Dessas conversas, serão iniciados os contatos para a aquisição e venda de jogadores. O Santos espera levantar um bom dinheiro na transação de alguns de seus melhores jogadores, como Marcos Assunção e Alessandro, para compensar os prejuízos que teve com a desclassificação, calculados por Abdul-Hak em R$ 6 milhões. É provável também que, com Pelé bem mais próximo da Vila Belmiro, o clube retome a política de redução de custos, evitando uma equipe cara como a que tem hoje, com jogadores do nível salarial de Viola e do próprio técnico Leão.

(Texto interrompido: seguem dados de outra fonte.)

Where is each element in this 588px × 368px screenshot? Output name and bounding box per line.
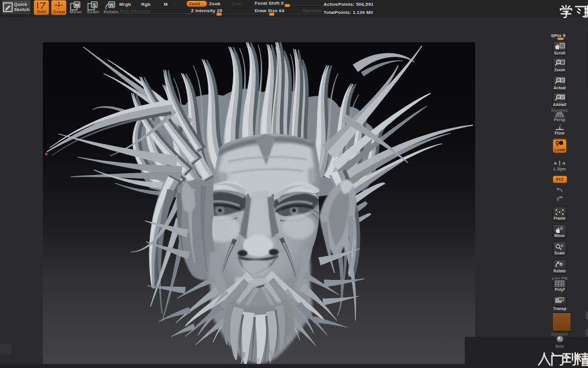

O presidente santista informou que a contusão de Argel não prejudicou a transação do zagueiro com o FC Porto. "O contrato já está assinado e se houvesse um problema mais grave, a situação poderia ser revista", disse Abdul-Hak hoje à tarde, pouco depois de conversar com o jogador, que teve alta hospitalar hoje. "Ele está muito animado", comentou.
Quanto aos demais jogadores, informou que terá tempo para negociar e admitiu que o Celta fez a proposta de US$ 4 milhões pelo volante Marcos Assunção, mas ela foi rejeitada por estar abaixo do valor de mercado.